*** EXCERPTED RECORDS ***

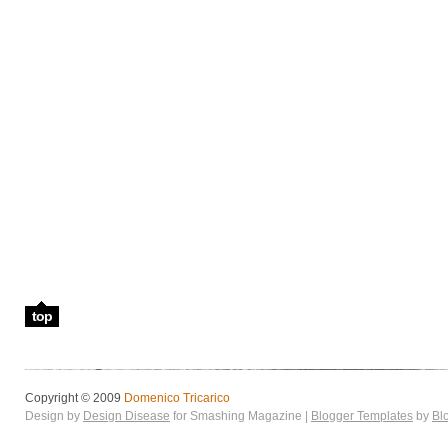
top
Copyright © 2009
Domenico Tricarico
Design by
Design Disease
for Smashing Magazine |
Blogger Templates
by
Bl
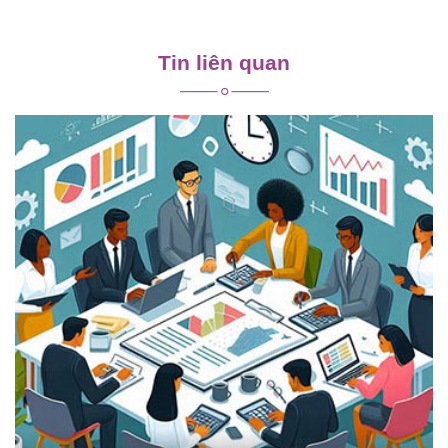
Điều
hướng
Tin liên quan
bài
viết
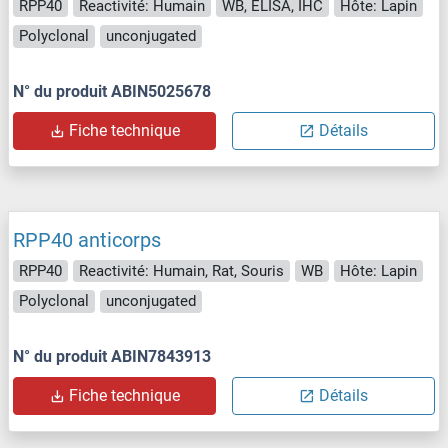
RPP40
Reactivité: Humain
WB, ELISA, IHC
Hôte: Lapin
Polyclonal
unconjugated
N° du produit ABIN5025678
Fiche technique
Détails
RPP40 anticorps
RPP40
Reactivité: Humain, Rat, Souris
WB
Hôte: Lapin
Polyclonal
unconjugated
N° du produit ABIN7843913
Fiche technique
Détails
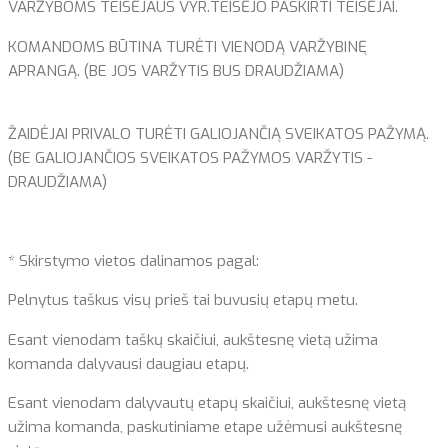
VARŽYBOMS TEISĖJAUS VYR.TEISĖJO PASKIRTI TEISĖJAI.
KOMANDOMS BŪTINA TURĖTI VIENODĄ VARŽYBINĘ
APRANGĄ. (BE JOS VARŽYTIS BUS DRAUDŽIAMA)
ŽAIDĖJAI PRIVALO TURĖTI GALIOJANČIĄ SVEIKATOS PAŽYMĄ.
(BE GALIOJANČIOS SVEIKATOS PAŽYMOS VARŽYTIS -
DRAUDŽIAMA)
* Skirstymo vietos dalinamos pagal:
Pelnytus taškus visų prieš tai buvusių etapų metu.
Esant vienodam taškų skaičiui, aukštesnę vietą užima
komanda dalyvausi daugiau etapų.
Esant vienodam dalyvautų etapų skaičiui, aukštesnę vietą
užima komanda, paskutiniame etape užėmusi aukštesnę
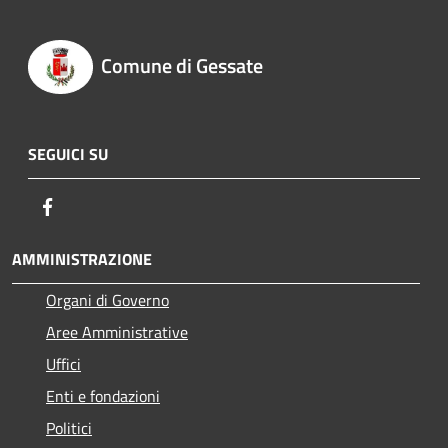
Comune di Gessate
SEGUICI SU
Facebook
AMMINISTRAZIONE
Organi di Governo
Aree Amministrative
Uffici
Enti e fondazioni
Politici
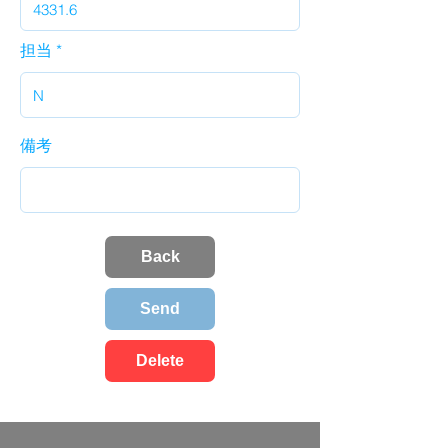
担当
備考
Back
Send
Delete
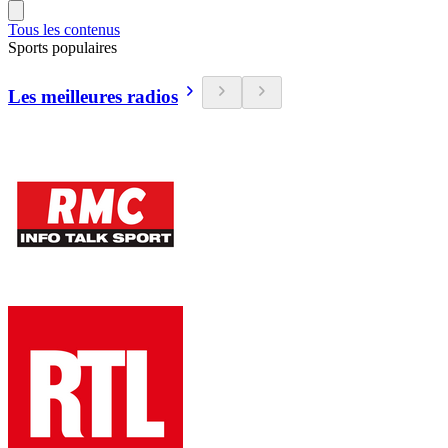
Tous les contenus
Sports populaires
Les meilleures radios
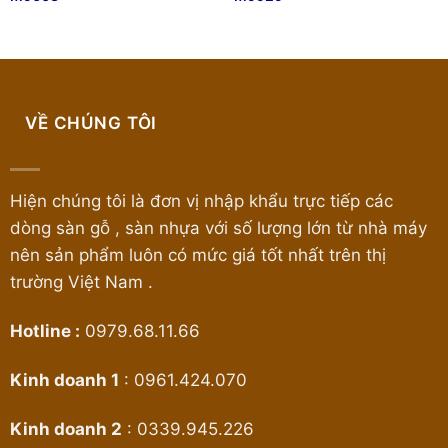
VỀ CHÚNG TÔI
Hiện chúng tôi là đơn vị nhập khẩu trực tiếp các
dòng sàn gỗ , sàn nhựa với số lượng lớn từ nhà máy
nên sản phẩm luôn có mức giá tốt nhất trên thị
trường Việt Nam .
Hotline :
0979.68.11.66
Kinh doanh 1
:
0961.424.070
Kinh doanh 2
:
0339.945.226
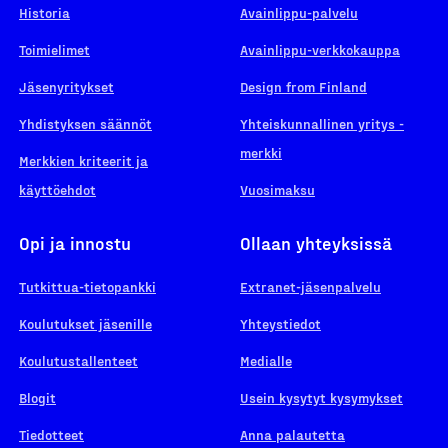
Historia
Avainlippu-palvelu
Toimielimet
Avainlippu-verkkokauppa
Jäsenyritykset
Design from Finland
Yhdistyksen säännöt
Yhteiskunnallinen yritys -
merkki
Merkkien kriteerit ja
käyttöehdot
Vuosimaksu
Opi ja innostu
Ollaan yhteyksissä
Tutkittua-tietopankki
Extranet-jäsenpalvelu
Koulutukset jäsenille
Yhteystiedot
Koulutustallenteet
Medialle
Blogit
Usein kysytyt kysymykset
Tiedotteet
Anna palautetta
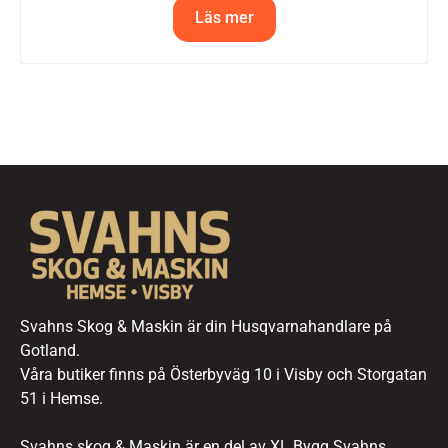
Läs mer
Svahns Skog & Maskin är din Husqvarnahandlare på
Gotland.
Våra butiker finns på Österbyväg 10 i Visby och Storgatan
51 i Hemse.
Svahns skog & Maskin är en del av XL Bygg Svahns.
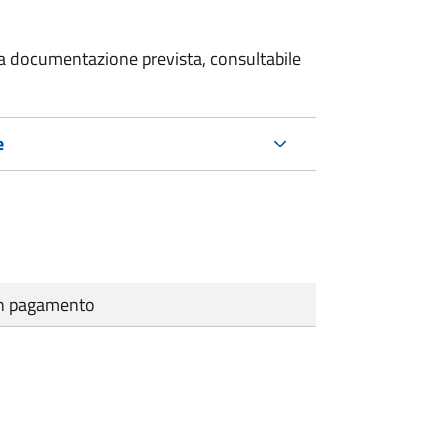
 la documentazione prevista, consultabile
e
cun pagamento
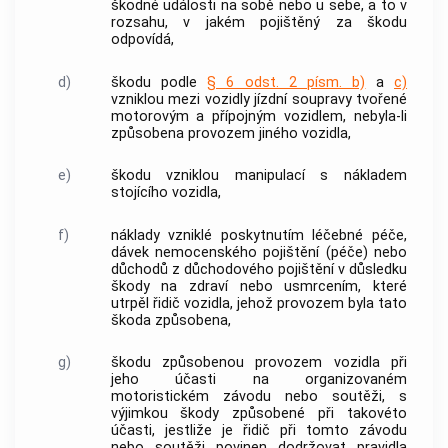
škodné události na sobě nebo u sebe, a to v
rozsahu, v jakém pojištěný za škodu
odpovídá,
d)
škodu podle
§ 6 odst. 2 písm. b)
a
c)
vzniklou mezi vozidly jízdní soupravy tvořené
motorovým a přípojným vozidlem, nebyla-li
způsobena provozem jiného vozidla,
e)
škodu vzniklou manipulací s nákladem
stojícího vozidla,
f)
náklady vzniklé poskytnutím léčebné péče,
dávek nemocenského pojištění (péče) nebo
důchodů z důchodového pojištění v důsledku
škody na zdraví nebo usmrcením, které
utrpěl řidič vozidla, jehož provozem byla tato
škoda způsobena,
g)
škodu způsobenou provozem vozidla při
jeho účasti na organizovaném
motoristickém závodu nebo soutěži, s
výjimkou škody způsobené při takovéto
účasti, jestliže je řidič při tomto závodu
nebo soutěži povinen dodržovat pravidla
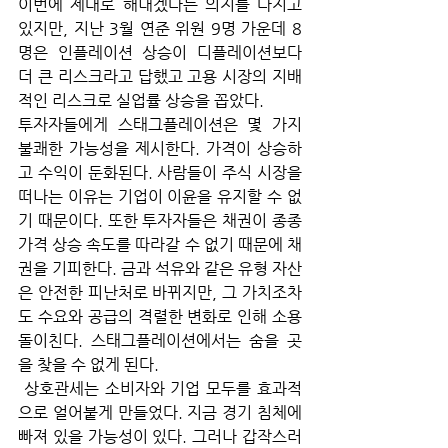
이번에 제대로 해내겠다는 의지를 다지고 
있지만, 지난 3월 연준 위원 9명 가운데 8
명은 인플레이션 상승이 디플레이션보다 
더 큰 리스크라고 답했고 고용 시장의 지배
적인 리스크로 실업률 상승을 꼽았다.
투자자들에게 스태그플레이션은 몇 가지 
불쾌한 가능성을 제시한다. 가격이 상승하
고 수익이 둔화된다. 사람들이 주식 시장을 
떠나는 이유는 기업이 이윤을 유지할 수 없
기 때문이다. 또한 투자자들은 채권이 종종 
가격 상승 속도를 따라갈 수 없기 때문에 채
권을 기피한다. 금과 석유와 같은 유형 자산
은 안전한 피난처로 바뀌지만, 그 가치조차
도 수요와 공급의 격렬한 변화로 인해 소용
돌이친다. 스태그플레이션에서는 숨을 곳
을 찾을 수 없게 된다.
 상호관세는 소비자와 기업 모두를 효과적
으로 얼어붙게 만들었다. 지금 경기 침체에 
빠져 있을 가능성이 있다. 그러나 갑작스러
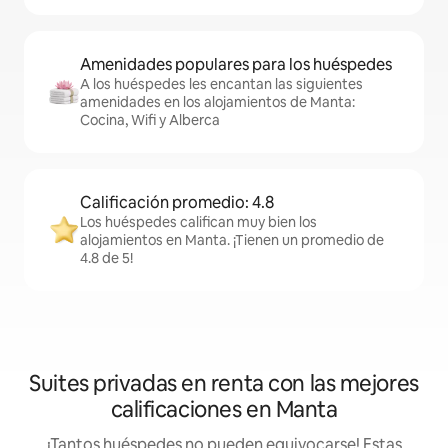
Amenidades populares para los huéspedes
A los huéspedes les encantan las siguientes
amenidades en los alojamientos de Manta:
Cocina, Wifi y Alberca
Calificación promedio: 4.8
Los huéspedes califican muy bien los
alojamientos en Manta. ¡Tienen un promedio de
4.8 de 5!
Suites privadas en renta con las mejores
calificaciones en Manta
¡Tantos huéspedes no pueden equivocarse! Estas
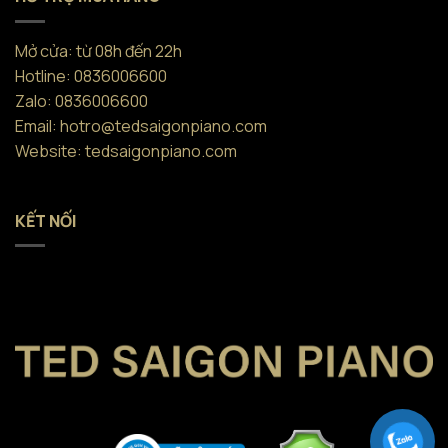
Mở cửa: từ 08h đến 22h
Hotline: 0836006600
Zalo: 0836006600
Email: hotro@tedsaigonpiano.com
Website: tedsaigonpiano.com
KẾT NỐI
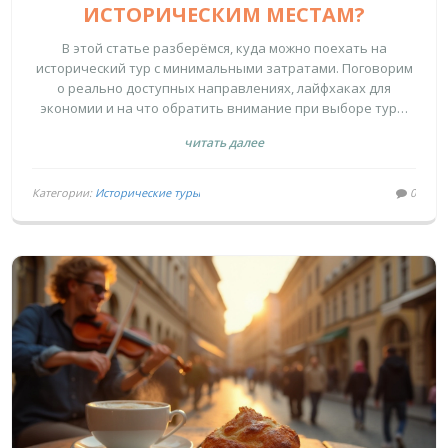
ИСТОРИЧЕСКИМ МЕСТАМ?
В этой статье разберёмся, куда можно поехать на
исторический тур с минимальными затратами. Поговорим
о реально доступных направлениях, лайфхаках для
экономии и на что обратить внимание при выборе тура.
Приведу конкретные примеры стран и известных городов,
читать далее
где можно узнать много нового без огромных расходов.
Подскажу, как заранее подготовиться и не попасться на
уловки организаторов.
Категории:
Исторические туры
0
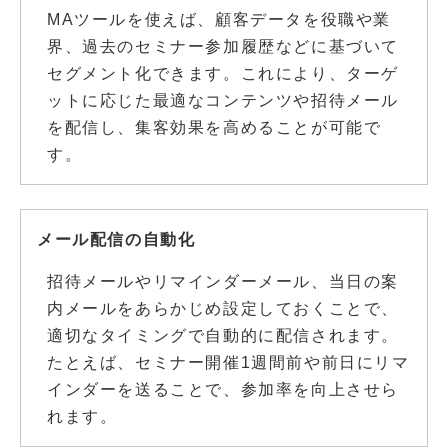
MAツールを使えば、顧客データを役職や業
界、過去のセミナー参加履歴などに基づいて
セグメント化できます。これにより、ターゲ
ットに応じた最適なコンテンツや招待メール
を配信し、集客効果を高めることが可能で
す。
メール配信の自動化
招待メールやリマインダーメール、当日の案
内メールをあらかじめ設定しておくことで、
適切なタイミングで自動的に配信されます。
たとえば、セミナー開催1週間前や前日にリマ
インダーを送ることで、参加率を向上させら
れます。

***

Write out the data above exactly as it appears, but without any image.

top
Copyright © 2009
Domenico Tricarico
Design by
Design Disease
for Smashing Magazine |
Blogger Templates
by
Bl
Điều
hướng
Tin liên quan
bài
viết
RPP40
Reactivité: Humain
WB, ELISA, IHC
Hôte: Lapin
Polyclonal
unconjugated
N° du produit ABIN5025678
Fiche technique
Détails
RPP40 anticorps
RPP40
Reactivité: Humain, Rat, Souris
WB
Hôte: Lapin
Polyclonal
unconjugated
N° du produit ABIN7843913
Fiche technique
Détails
VARŽYBOMS TEISĖJAUS VYR.TEISĖJO PASKIRTI TEISĖJAI.
KOMANDOMS BŪTINA TURĖTI VIENODĄ VARŽYBINĘ
APRANGĄ. (BE JOS VARŽYTIS BUS DRAUDŽIAMA)
ŽAIDĖJAI PRIVALO TURĖTI GALIOJANČIĄ SVEIKATOS PAŽYMĄ.
(BE GALIOJANČIOS SVEIKATOS PAŽYMOS VARŽYTIS -
DRAUDŽIAMA)
* Skirstymo vietos dalinamos pagal:
Pelnytus taškus visų prieš tai buvusių etapų metu.
Esant vienodam taškų skaičiui, aukštesnę vietą užima
komanda dalyvausi daugiau etapų.
Esant vienodam dalyvautų etapų skaičiui, aukštesnę vietą
užima komanda, paskutiniame etape užėmusi aukštesnę
Comune di Gessate
SEGUICI SU
Facebook
AMMINISTRAZIONE
Organi di Governo
Aree Amministrative
Uffici
Enti e fondazioni
Politici
担当
備考
Back
Send
Delete
Tous les contenus
Sports populaires
Les meilleures radios
VỀ CHÚNG TÔI
Hiện chúng tôi là đơn vị nhập khẩu trực tiếp các
dòng sàn gỗ , sàn nhựa với số lượng lớn từ nhà máy
nên sản phẩm luôn có mức giá tốt nhất trên thị
trường Việt Nam .
Hotline :
0979.68.11.66
Kinh doanh 1
:
0961.424.070
Kinh doanh 2
:
0339.945.226
Historia
Avainlippu-palvelu
Toimielimet
Avainlippu-verkkokauppa
Jäsenyritykset
Design from Finland
Yhdistyksen säännöt
Yhteiskunnallinen yritys -
merkki
Merkkien kriteerit ja
käyttöehdot
Vuosimaksu
Opi ja innostu
Ollaan yhteyksissä
Tutkittua-tietopankki
Extranet-jäsenpalvelu
Koulutukset jäsenille
Yhteystiedot
Koulutustallenteet
Medialle
Blogit
Usein kysytyt kysymykset
Tiedotteet
Anna palautetta
Läs mer
Svahns Skog & Maskin är din Husqvarnahandlare på
Gotland.
Våra butiker finns på Österbyväg 10 i Visby och Storgatan
51 i Hemse.
Svahns skog & Maskin är en del av XL Bygg Svahns.
 la documentazione prevista, consultabile
e
cun pagamento
škodné události na sobě nebo u sebe, a to v
rozsahu, v jakém pojištěný za škodu
odpovídá,
d)
škodu podle
§ 6 odst. 2 písm. b)
a
c)
vzniklou mezi vozidly jízdní soupravy tvořené
motorovým a přípojným vozidlem, nebyla-li
způsobena provozem jiného vozidla,
e)
škodu vzniklou manipulací s nákladem
stojícího vozidla,
f)
náklady vzniklé poskytnutím léčebné péče,
dávek nemocenského pojištění (péče) nebo
důchodů z důchodového pojištění v důsledku
škody na zdraví nebo usmrcením, které
utrpěl řidič vozidla, jehož provozem byla tato
škoda způsobena,
g)
škodu způsobenou provozem vozidla při
jeho účasti na organizovaném
motoristickém závodu nebo soutěži, s
výjimkou škody způsobené při takovéto
účasti, jestliže je řidič při tomto závodu
nebo soutěži povinen dodržovat pravidla
이번에 제대로 해내겠다는 의지를 다지고 
있지만, 지난 3월 연준 위원 9명 가운데 8
명은 인플레이션 상승이 디플레이션보다 
더 큰 리스크라고 답했고 고용 시장의 지배
적인 리스크로 실업률 상승을 꼽았다.
투자자들에게 스태그플레이션은 몇 가지 
불쾌한 가능성을 제시한다. 가격이 상승하
고 수익이 둔화된다. 사람들이 주식 시장을 
떠나는 이유는 기업이 이윤을 유지할 수 없
기 때문이다. 또한 투자자들은 채권이 종종 
가격 상승 속도를 따라갈 수 없기 때문에 채
권을 기피한다. 금과 석유와 같은 유형 자산
은 안전한 피난처로 바뀌지만, 그 가치조차
도 수요와 공급의 격렬한 변화로 인해 소용
돌이친다. 스태그플레이션에서는 숨을 곳
을 찾을 수 없게 된다.
 상호관세는 소비자와 기업 모두를 효과적
으로 얼어붙게 만들었다. 지금 경기 침체에 
빠져 있을 가능성이 있다. 그러나 갑작스러
Amenidades populares para los huéspedes
A los huéspedes les encantan las siguientes
amenidades en los alojamientos de Manta:
Cocina, Wifi y Alberca
Calificación promedio: 4.8
Los huéspedes califican muy bien los
alojamientos en Manta. ¡Tienen un promedio de
4.8 de 5!
Suites privadas en renta con las mejores
calificaciones en Manta
¡Tantos huéspedes no pueden equivocarse! Estas
Mở cửa: từ 08h đến 22h
Hotline: 0836006600
Zalo: 0836006600
Email: hotro@tedsaigonpiano.com
Website: tedsaigonpiano.com
KẾT NỐI
ИСТОРИЧЕСКИМ МЕСТАМ?
В этой статье разберёмся, куда можно поехать на
исторический тур с минимальными затратами. Поговорим
о реально доступных направлениях, лайфхаках для
экономии и на что обратить внимание при выборе тура.
Приведу конкретные примеры стран и известных городов,
читать далее
где можно узнать много нового без огромных расходов.
Подскажу, как заранее подготовиться и не попасться на
уловки организаторов.
Категории:
Исторические туры
0
MAツールを使えば、顧客データを役職や業
界、過去のセミナー参加履歴などに基づいて
セグメント化できます。これにより、ターゲ
ットに応じた最適なコンテンツや招待メール
を配信し、集客効果を高めることが可能で
す。
メール配信の自動化
招待メールやリマインダーメール、当日の案
内メールをあらかじめ設定しておくことで、
適切なタイミングで自動的に配信されます。
たとえば、セミナー開催1週間前や前日にリマ
インダーを送ることで、参加率を向上させら
れます。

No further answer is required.